I’m very sorry to hear about Bunny. You did all you could for her. 

Adult cats are more resilient against infection than kittens, but we don’t 
really know just how much (a little or a lot). Since it doesn’t sound like the 
cats were constantly biting and fighting, I think it’s less likely that they’ll 
test positive. We had FeLV in our house for almost two years, and only one of 
the four cats became persistently infected.
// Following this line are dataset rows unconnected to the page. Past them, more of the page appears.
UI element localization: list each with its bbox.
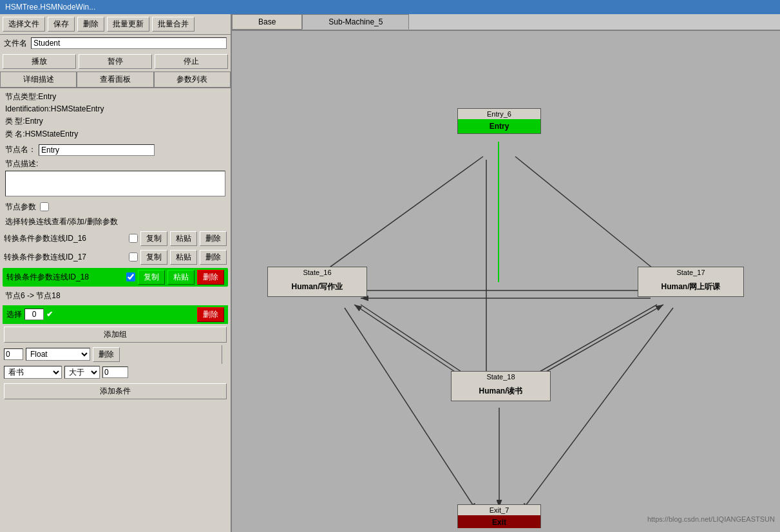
playback-toolbar: 播放 暂停 停止 <box>0 52 231 71</box>
condition-field-row: 看书 大于 <box>0 364 231 381</box>
node-param-checkbox[interactable] <box>40 202 49 211</box>
pause-button[interactable]: 暂停 <box>79 54 152 69</box>
left-panel: 选择文件 保存 删除 批量更新 批量合并 文件名 播放 暂停 停止 详细描述 查… <box>0 14 232 532</box>
condition-num-input[interactable] <box>4 348 23 360</box>
select-label: 选择 <box>6 309 22 320</box>
node-desc-label: 节点描述: <box>5 158 225 169</box>
delete-button-17[interactable]: 删除 <box>200 250 227 265</box>
state17-title: State_17 <box>638 267 743 278</box>
state17-node[interactable]: State_17 Human/网上听课 <box>638 267 744 297</box>
main-toolbar: 选择文件 保存 删除 批量更新 批量合并 <box>0 14 231 35</box>
svg-line-8 <box>522 305 657 382</box>
batch-merge-button[interactable]: 批量合并 <box>152 17 195 32</box>
connection-row-17: 转换条件参数连线ID_17 复制 粘贴 删除 <box>0 248 231 267</box>
connection-checkbox-16[interactable] <box>129 234 138 243</box>
condition-operator-select[interactable]: 大于 <box>64 366 100 379</box>
node-class-name-text: 类 名:HSMStateEntry <box>5 128 225 140</box>
connection-section-label: 选择转换连线查看/添加/删除参数 <box>0 214 231 229</box>
node-relation-text: 节点6 -> 节点18 <box>0 288 231 304</box>
canvas-tab-base[interactable]: Base <box>232 14 302 30</box>
paste-button-18[interactable]: 粘贴 <box>167 270 195 285</box>
state18-title: State_18 <box>452 372 550 382</box>
batch-update-button[interactable]: 批量更新 <box>107 17 149 32</box>
add-group-button[interactable]: 添加组 <box>4 327 227 343</box>
tab-row: 详细描述 查看面板 参数列表 <box>0 71 231 88</box>
node-type-text: 节点类型:Entry <box>5 91 225 103</box>
canvas-tab-submachine[interactable]: Sub-Machine_5 <box>302 14 409 30</box>
node-info-section: 节点类型:Entry Identification:HSMStateEntry … <box>0 88 231 143</box>
save-button[interactable]: 保存 <box>48 17 75 32</box>
stop-button[interactable]: 停止 <box>155 54 228 69</box>
svg-line-7 <box>354 305 470 382</box>
canvas-area: Entry_6 Entry State_16 Human/写作业 State_1… <box>232 31 780 528</box>
delete-row-button[interactable]: 删除 <box>197 307 224 322</box>
exit-node-title: Exit_7 <box>458 505 540 515</box>
condition-field-select[interactable]: 看书 <box>4 366 62 379</box>
condition-value-input[interactable] <box>102 366 128 378</box>
node-param-label: 节点参数 <box>5 202 36 213</box>
condition-delete-button[interactable]: 删除 <box>93 347 120 362</box>
title-bar: HSMTree.HSMNodeWin... <box>0 0 780 14</box>
connection-checkbox-17[interactable] <box>129 252 138 261</box>
canvas-tab-header: Base Sub-Machine_5 <box>232 14 780 31</box>
check-icon: ✔ <box>46 310 53 319</box>
entry-node-title: Entry_6 <box>458 109 540 119</box>
copy-button-18[interactable]: 复制 <box>138 270 165 285</box>
select-num-input[interactable] <box>24 309 44 320</box>
title-text: HSMTree.HSMNodeWin... <box>5 3 95 12</box>
svg-line-6 <box>361 305 477 382</box>
delete-button-16[interactable]: 删除 <box>200 231 227 246</box>
state16-node[interactable]: State_16 Human/写作业 <box>267 267 367 297</box>
node-identification-text: Identification:HSMStateEntry <box>5 103 225 115</box>
delete-button-18[interactable]: 删除 <box>197 270 224 285</box>
file-name-label: 文件名 <box>4 38 27 49</box>
condition-type-select[interactable]: Float <box>26 348 90 361</box>
condition-section: Float 删除 <box>0 345 231 364</box>
left-scrollbar-area <box>222 345 231 364</box>
state18-node[interactable]: State_18 Human/读书 <box>451 371 551 401</box>
svg-line-3 <box>515 157 670 282</box>
add-condition-button[interactable]: 添加条件 <box>4 383 227 399</box>
connection-label-16: 转换条件参数连线ID_16 <box>4 233 126 244</box>
node-name-row: 节点名： <box>0 143 231 157</box>
node-class-type-text: 类 型:Entry <box>5 115 225 128</box>
copy-button-16[interactable]: 复制 <box>140 231 167 246</box>
state16-body: Human/写作业 <box>268 278 366 296</box>
node-name-label: 节点名： <box>5 144 36 155</box>
select-file-button[interactable]: 选择文件 <box>3 17 45 32</box>
paste-button-16[interactable]: 粘贴 <box>170 231 197 246</box>
entry-node[interactable]: Entry_6 Entry <box>457 108 541 134</box>
node-param-row: 节点参数 <box>0 200 231 214</box>
copy-button-17[interactable]: 复制 <box>140 250 167 265</box>
watermark: https://blog.csdn.net/LIQIANGEASTSUN <box>647 515 775 523</box>
node-desc-input[interactable] <box>5 171 225 196</box>
right-panel: Base Sub-Machine_5 <box>232 14 780 532</box>
node-desc-section: 节点描述: <box>0 157 231 200</box>
svg-line-9 <box>528 305 663 382</box>
file-name-row: 文件名 <box>0 35 231 52</box>
svg-line-2 <box>309 157 483 282</box>
entry-node-body: Entry <box>458 119 540 133</box>
connection-row-18: 转换条件参数连线ID_18 复制 粘贴 删除 <box>3 268 228 287</box>
connection-label-18: 转换条件参数连线ID_18 <box>6 272 124 283</box>
tab-dashboard[interactable]: 查看面板 <box>77 71 153 88</box>
play-button[interactable]: 播放 <box>3 54 76 69</box>
node-name-input[interactable] <box>39 144 155 156</box>
state18-body: Human/读书 <box>452 382 550 401</box>
exit-node-body: Exit <box>458 515 540 528</box>
select-row: 选择 ✔ 删除 <box>3 305 228 324</box>
delete-button[interactable]: 删除 <box>77 17 104 32</box>
state17-body: Human/网上听课 <box>638 278 743 296</box>
connection-checkbox-18[interactable] <box>126 272 135 281</box>
connection-label-17: 转换条件参数连线ID_17 <box>4 252 126 263</box>
exit-node[interactable]: Exit_7 Exit <box>457 504 541 528</box>
state16-title: State_16 <box>268 267 366 278</box>
paste-button-17[interactable]: 粘贴 <box>170 250 197 265</box>
tab-detail[interactable]: 详细描述 <box>0 71 77 88</box>
connection-row-16: 转换条件参数连线ID_16 复制 粘贴 删除 <box>0 229 231 248</box>
tab-param-list[interactable]: 参数列表 <box>154 71 231 88</box>
file-name-input[interactable] <box>31 37 227 49</box>
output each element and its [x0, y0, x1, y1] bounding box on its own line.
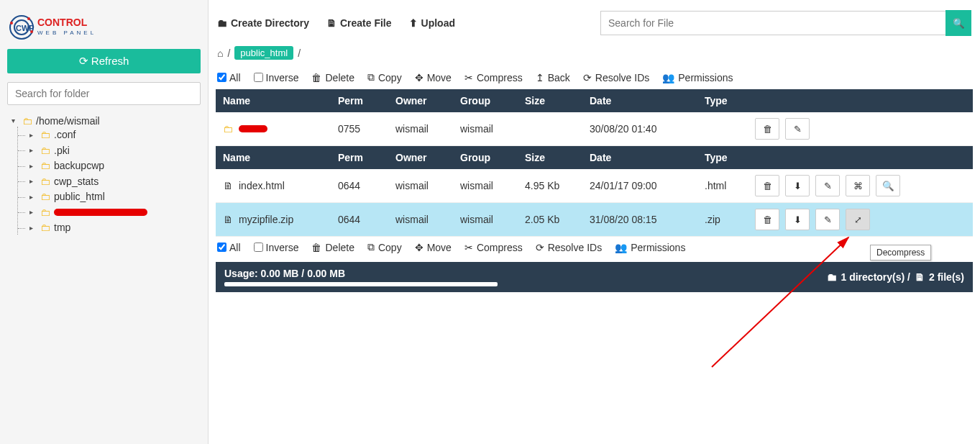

I really don’t know what could have happened with the positive to negative to 
positive results. No one could, unless Bunny had been in a lab under constant 
scrutiny. There are latent/regressive infections that the AAFP officially 
thinks (in its paper on feline retroviruses) are unlikely to lead to illness or 
later progressive/persistent infection. Perhaps while they are unlikely to lead 
to progressive/persistent infection, this isn’t completely impossible.

It seems *extremely* unlikely that the virus could have gotten to the kitten in 
sufficient quantities to cause her to be infected, so I don’t think I would 
worry about that. I mean, I know I would personally worry, just because I do, 
but I don’t think you have a reason to, other than the obvious concern you have 
for her.

Take care, and best wishes for negative results for Samson and Delilah.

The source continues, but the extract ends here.